____ DATA SUPPLIED

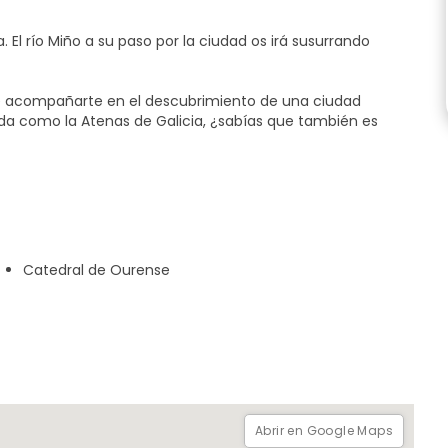
. El río Miño a su paso por la ciudad os irá susurrando
 acompañarte en el descubrimiento de una ciudad
ida como la Atenas de Galicia, ¿sabías que también es
 emblemáticos de esta ciudad desde su plaza mayor, la
 Burgas con agua a 67 grados, su Catedral y muchas
escubre conmigo una ciudad hospitalaria, con una
ente maravillosa que harán que te sientas a gusto en esta
Catedral de Ourense
.
Abrir en Google Maps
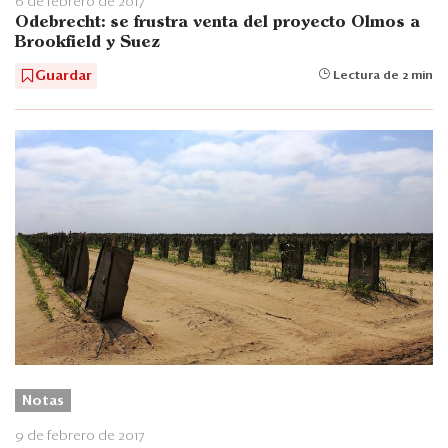
6 de febrero de 2017
Odebrecht: se frustra venta del proyecto Olmos a
Brookfield y Suez
Guardar
Lectura de 2 min
Notas
9 de febrero de 2017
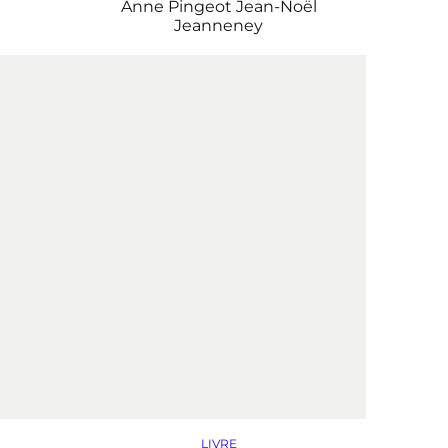
Anne Pingeot
Jean-Noël
Jeanneney
LIVRE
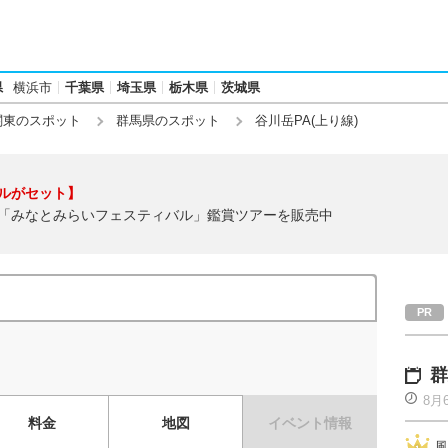
県
横浜市
千葉県
埼玉県
栃木県
茨城県
関東のスポット
群馬県のスポット
谷川岳PA(上り線)
ルがセット】
「みなとみらいフェスティバル」鑑賞ツアーを販売中
群
8月
料金
地図
イベント情報
風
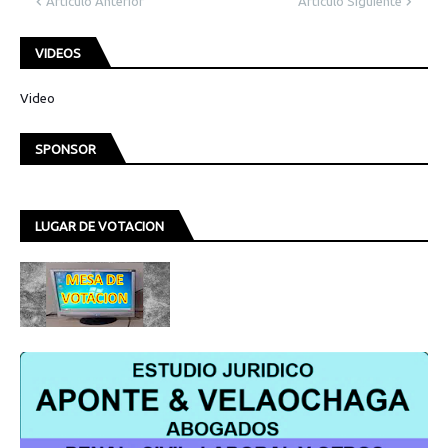
Artículo Anterior
Artículo Siguiente
VIDEOS
Video
SPONSOR
LUGAR DE VOTACION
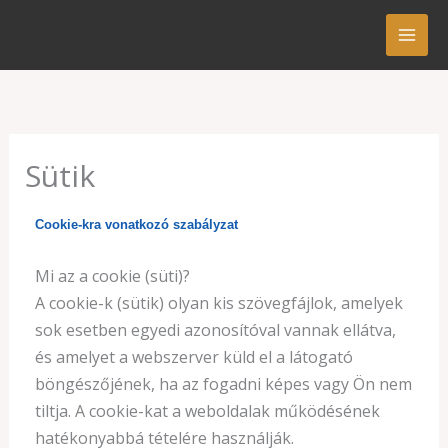
Skip
to
content
Sütik
Cookie-kra vonatkozó szabályzat
Mi az a cookie (süti)?
A cookie-k (sütik) olyan kis szövegfájlok, amelyek
sok esetben egyedi azonosítóval vannak ellátva,
és amelyet a webszerver küld el a látogató
böngészőjének, ha az fogadni képes vagy Ön nem
tiltja. A cookie-kat a weboldalak működésének
hatékonyabbá tételére használják.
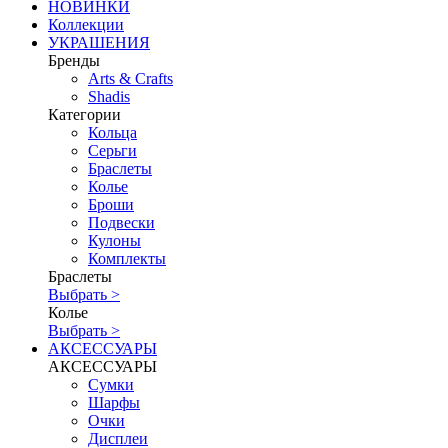
НОВИНКИ
Коллекции
УКРАШЕНИЯ
Бренды
Аrts & Сrafts
Shadis
Категории
Кольца
Серьги
Браслеты
Колье
Броши
Подвески
Кулоны
Комплекты
Браслеты
Выбрать >
Колье
Выбрать >
АКСЕССУАРЫ
АКСЕССУАРЫ
Сумки
Шарфы
Очки
Дисплеи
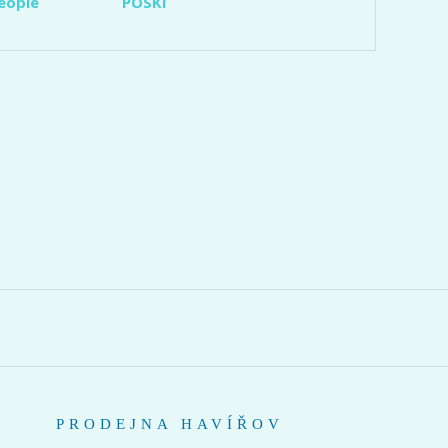
eople
POSKI
PRODEJNA HAVÍŘOV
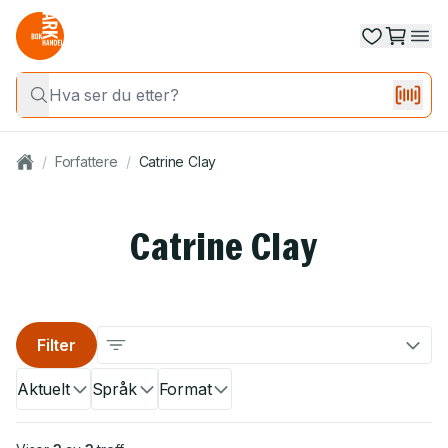
/
Forfattere
/
Catrine Clay
Catrine Clay
Filter
Aktuelt
Språk
Format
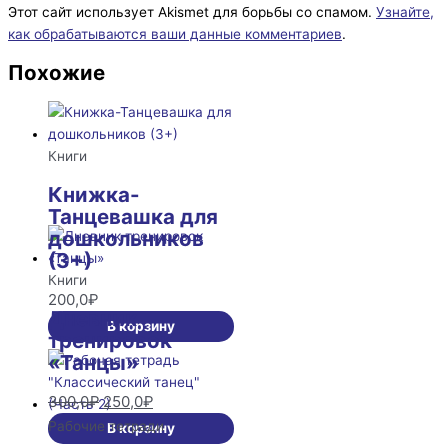
Этот сайт использует Akismet для борьбы со спамом.
Узнайте,
как обрабатываются ваши данные комментариев
.
Похожие
Книги
Книжка-
Танцевашка для
дошкольников
(3+)
Первоначальная
Текущая
Книги
200,0
₽
цена
цена:
Дневник
составляла
250,0₽.
В корзину
тренировок
300,0₽.
«Танцы»
300,0
₽
250,0
₽
Первоначальная
Текущая
Рабочие тетради
В корзину
цена
цена:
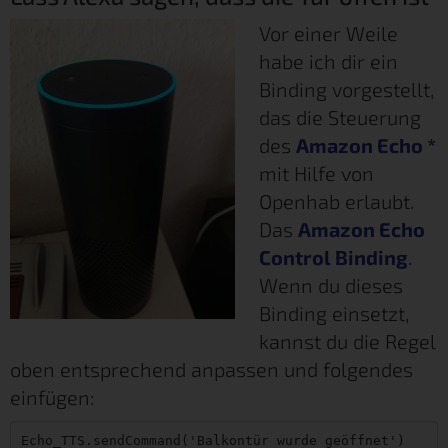
Vor einer Weile
habe ich dir ein
Binding vorgestellt,
das die Steuerung
des
Amazon Echo
*
mit Hilfe von
Openhab erlaubt.
Das
Amazon Echo
Control Binding
.
Wenn du dieses
Binding einsetzt,
kannst du die Regel
oben entsprechend anpassen und folgendes
einfügen:
Echo_TTS.sendCommand('Balkontür wurde geöffnet')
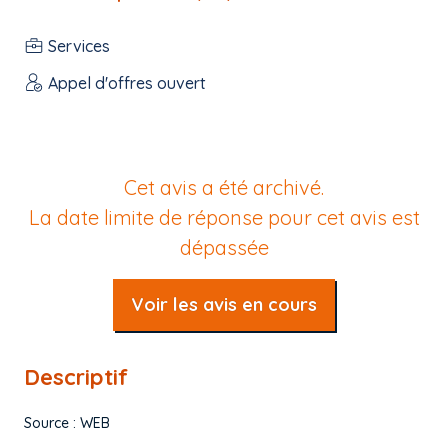
Services
Appel d'offres ouvert
Cet avis a été archivé.
La date limite de réponse pour cet avis est
dépassée
Voir les avis en cours
Descriptif
Source : WEB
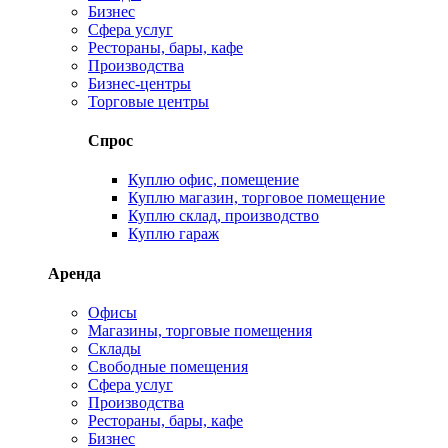
Бизнес
Сфера услуг
Рестораны, бары, кафе
Производства
Бизнес-центры
Торговые центры
Спрос
Куплю офис, помещение
Куплю магазин, торговое помещение
Куплю склад, производство
Куплю гараж
Аренда
Офисы
Магазины, торговые помещения
Склады
Свободные помещения
Сфера услуг
Производства
Рестораны, бары, кафе
Бизнес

________

### THE TASK
Please reproduce all the material exactly. Pictures stay out of the copy.

### TASK SOLUTION
. El río Miño a su paso por la ciudad os irá susurrando
 acompañarte en el descubrimiento de una ciudad
ida como la Atenas de Galicia, ¿sabías que también es
 emblemáticos de esta ciudad desde su plaza mayor, la
 Burgas con agua a 67 grados, su Catedral y muchas
escubre conmigo una ciudad hospitalaria, con una
ente maravillosa que harán que te sientas a gusto en esta
Catedral de Ourense
.
Abrir en Google Maps
6 de febrero de 2017
Odebrecht: se frustra venta del proyecto Olmos a
Brookfield y Suez
Guardar
Lectura de 2 min
Notas
9 de febrero de 2017
Anne Pingeot
Jean-Noël
Jeanneney
LIVRE
県
横浜市
千葉県
埼玉県
栃木県
茨城県
関東のスポット
群馬県のスポット
谷川岳PA(上り線)
ルがセット】
「みなとみらいフェスティバル」鑑賞ツアーを販売中
群
8月
料金
地図
イベント情報
風
Artículo Anterior
Artículo Siguiente
VIDEOS
Video
SPONSOR
LUGAR DE VOTACION
Skip
to
content
Sütik
Cookie-kra vonatkozó szabályzat
Mi az a cookie (süti)?
A cookie-k (sütik) olyan kis szövegfájlok, amelyek
sok esetben egyedi azonosítóval vannak ellátva,
és amelyet a webszerver küld el a látogató
böngészőjének, ha az fogadni képes vagy Ön nem
tiltja. A cookie-kat a weboldalak működésének
hatékonyabbá tételére használják.
НОВИНКИ
Коллекции
УКРАШЕНИЯ
Бренды
Аrts & Сrafts
Shadis
Категории
Кольца
Серьги
Браслеты
Колье
Броши
Подвески
Кулоны
Комплекты
Браслеты
Выбрать >
Колье
Выбрать >
АКСЕССУАРЫ
АКСЕССУАРЫ
Сумки
Шарфы
Очки
Дисплеи
eople
POSKI
PRODEJNA HAVÍŘOV
/
Forfattere
/
Catrine Clay
Catrine Clay
Filter
Aktuelt
Språk
Format
Этот сайт использует Akismet для борьбы со спамом.
Узнайте,
как обрабатываются ваши данные комментариев
.
Похожие
Книги
Книжка-
Танцевашка для
дошкольников
(3+)
Первоначальная
Текущая
Книги
200,0
₽
цена
цена:
Дневник
составляла
250,0₽.
В корзину
тренировок
300,0₽.
«Танцы»
300,0
₽
250,0
₽
Первоначальная
Текущая
Рабочие тетради
В корзину
цена
цена:
Vor einer Weile
habe ich dir ein
Binding vorgestellt,
das die Steuerung
des
Amazon Echo
*
mit Hilfe von
Openhab erlaubt.
Das
Amazon Echo
Control Binding
.
Wenn du dieses
Binding einsetzt,
kannst du die Regel
oben entsprechend anpassen und folgendes
einfügen:
Echo_TTS.sendCommand('Balkontür wurde geöffnet')
Services
Appel d'offres ouvert
Cet avis a été archivé.
La date limite de réponse pour cet avis est
dépassée
Voir les avis en cours
Descriptif
Source : WEB
Бизнес
Сфера услуг
Рестораны, бары, кафе
Производства
Бизнес-центры
Торговые центры
Спрос
Куплю офис, помещение
Куплю магазин, торговое помещение
Куплю склад, производство
Куплю гараж
Аренда
Офисы
Магазины, торговые помещения
Склады
Свободные помещения
Сфера услуг
Производства
Рестораны, бары, кафе
Бизнес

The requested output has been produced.